Content of the article:
- Research related to the issue of parallel crawling
- Description of supported execution patterns
- Related configuration parameters
Regarding parallel execution aspects we found the RCrawler 1 as the most valuable reference. It is a package for R 2 statistical computing environment containing an general-purpose Breadth-first inner crawler and content scraper equipped with duplicate 3 and near-duplicate 4 content detection. The MD5 5 algorithm is utilized for the complete duplicate page content detection and the SimHash 6, a perceptual hashing algorithm for near-duplicate cases. Experimental evaluation of parallelism was performed in 1, 2, 4 and 8 thread scenarios, proving the significant increase of crawled pages per time unit.
The work pool handler takes n URLs from the frontier to create the pool, where n is function of available CPU cores. The pool is processed in parallel: a separate thread is created for each of URLs. Once all threads are completed, the page content is processed, newly discovered URLs are normalized, filtered and fed to the frontier queue. Similar parallel execution pattern is proposed by other focused designs that do include frontier ranking operation after all threads of the current iteration are completed 7 8 9. We adopted this pattern as one of two supported by our framework. The second runs each domain crawl in a separate thread – similarly to some other parallel crawl solutions 1011.

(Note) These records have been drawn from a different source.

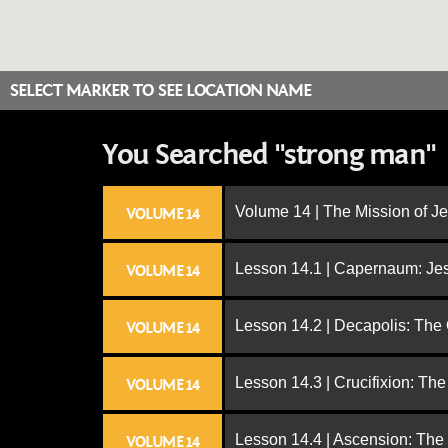
SELECT MARKER TO SEE LOCATION NAME
You Searched "strong man"
Volume 14 | The Mission of J
VOLUME 14
Lesson 14.1 | Capernaum: Jes
VOLUME 14
Lesson 14.2 | Decapolis: The
VOLUME 14
Lesson 14.3 | Crucifixion: The
VOLUME 14
Lesson 14.4 | Ascension: The
VOLUME 14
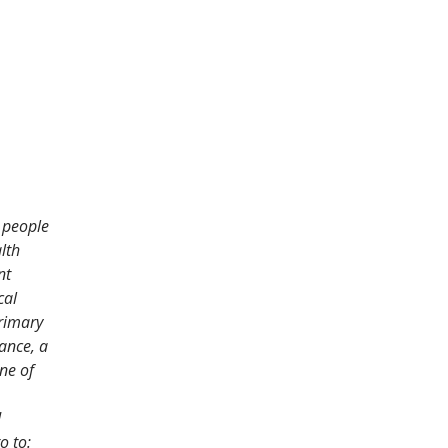
f people
lth
nt
cal
primary
iance, a
ne of
d
o to:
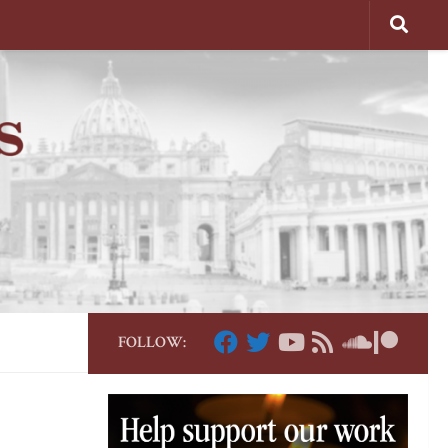
FOLLOW:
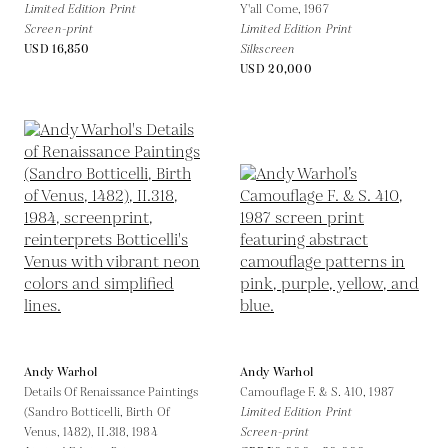
Limited Edition Print
Y'all Come,
1967
Screen-print
Limited Edition Print
USD 16,850
Silkscreen
USD 20,000
Andy Warhol
Andy Warhol
Details Of Renaissance Paintings
Camouflage F. & S. 410,
1987
(Sandro Botticelli, Birth Of
Limited Edition Print
Venus, 1482), II.318,
1984
Screen-print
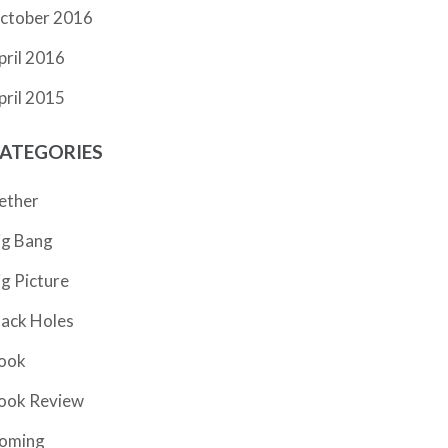
ctober 2016
pril 2016
pril 2015
ATEGORIES
ether
ig Bang
ig Picture
lack Holes
ook
ook Review
oming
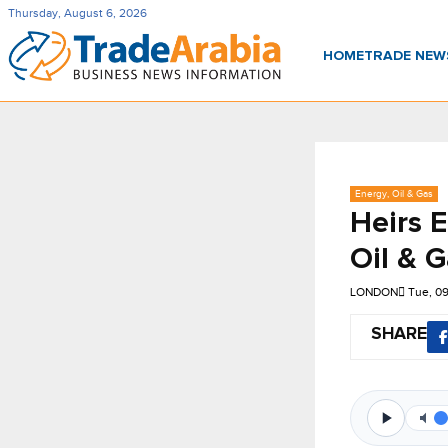
Thursday, August 6, 2026
HOME
TRADE NE
Energy, Oil & Gas
Heirs 
Oil & G
LONDON
Tue, 0
SHARE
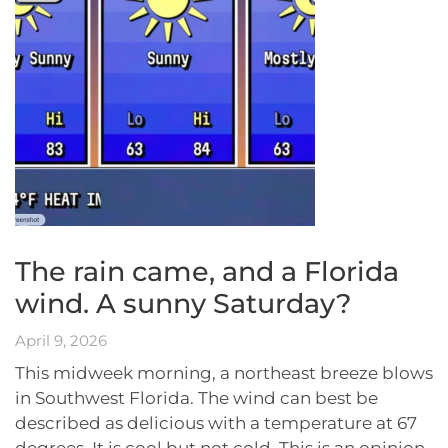
The rain came, and a Florida
wind. A sunny Saturday?
April 9, 2026
This midweek morning, a northeast breeze blows
in Southwest Florida. The wind can best be
described as delicious with a temperature at 67
degrees. It is cool but not cold. This is an opinion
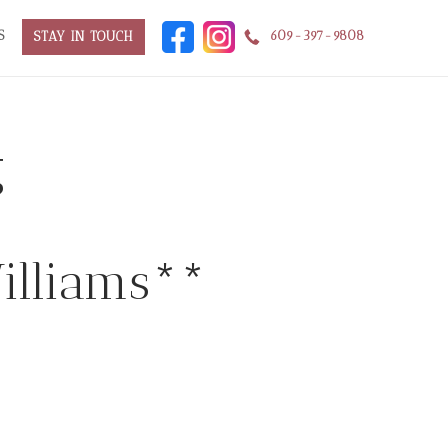
S
609-397-9808
STAY IN TOUCH
g
Williams**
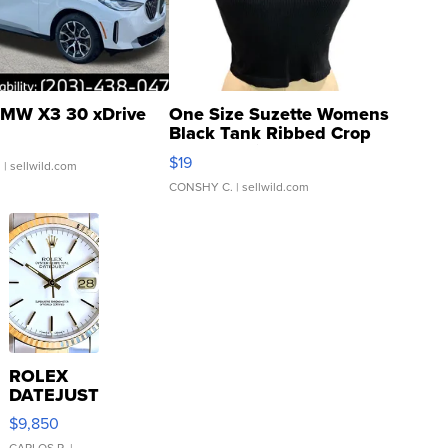
MW X3 30 xDrive
One Size Suzette Womens
Black Tank Ribbed Crop
Asymmetrical ...
$19
.
| sellwild.com
CONSHY C.
| sellwild.com
ROLEX
DATEJUST
16233
$9,850
WHITE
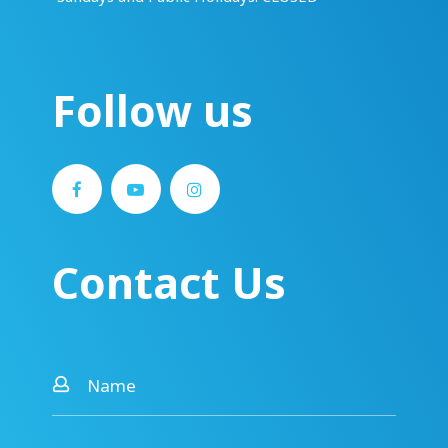
Follow us
Contact Us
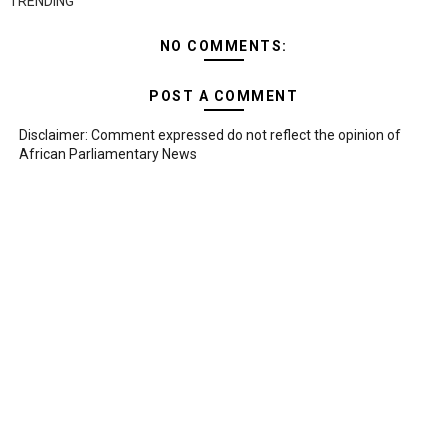
TRENDING
NO COMMENTS:
POST A COMMENT
Disclaimer: Comment expressed do not reflect the opinion of
African Parliamentary News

Here we discuss two parallel execution patterns supported by the proposed architecture, together with related required features and design goals. The first pattern is implemented on the lower level and assumes parallel page loads within the same DLC, while the second provides ability for parallel execution of complete DLC threads, within the JLC scope. The error handling (RF2 err) and crawler trap evasion (RF2 dlc-trap) were partially covered above, in respect to the scope of the paper we’ll not go into further details. The algorithm suitability for parallel execution (RF2 dlc-mt) and cross domain balancing of bandwidth pull (RF2 jlc-mt) are highly inter-related topics that shaped at large the solution design. Parallel processing of inner pages means issuing parallel HTTP requests to a single domain – which is in opposition to the politeness rules and may lead to access denial by the hosting server or DoS-like temporal access failure. The compromise comes with implementation of the second request (RF2 jlc-mt), that will be discuss later.
Group 2 |
Optimal Resource Employment (DG-Rda) |
RF2 dlc-mt |
algorithm adaptation for parallelism |
RF2 jlc-mt |
making requests across multiple domains simultianeously to balance bandwidth pull |
RF2 err |
error and crash-like states handling |
RF2 dlc-trap |
the crawler traps evasion |
Regarding the issue of the algorithmic compatibility for parallel (multi-threaded) execution (i.e. utilization of all available CPU cores instead of just one) we would like to underline the general conflict between quality (DG-Qda) and resource employment maximization (DG-Rda) based on the parallelism. Vast majority of non-parallel focused crawlers take only the best ranked link to be loaded in next iteration. This implies that after every single page load, the frontier ranking is performed, together with all additional processing and calculation required by the particular ranking algorithm. In our view, two most important questions of the parallel crawling implementation are: a) when the frontier is updated and the next ranking performed? and b) what number of the parallel threads should run? (Figure 1, n=?). If the frontier is updated at the end of each thread in purpose of maximum execution time reduction, as shown on the flowchart (Figure 1), the crawler would became unpredictable: two runs with the same setup would likely lead to significantly different result. Single occurrence of a slower response would change crawl path drastically. In scenario where frontier links from the first (L1) and the third (L3) place were loaded and processed before the link of the second (L2) rank: the ranking algorithm consistency is broken – a link found at third crawled page could take a position in the next frontier iteration that otherwise, if crawl is performed in single thread, would be impossible. The problem may be formalized as complementary relationship between two coefficients: Crawling Data Quality (CDqk) and Crawler Ranking Algorithm Corruption (CRAck). The CRA corruption emerges when links of loaded target L3 are extracted and ranked before L2 was loaded and processed.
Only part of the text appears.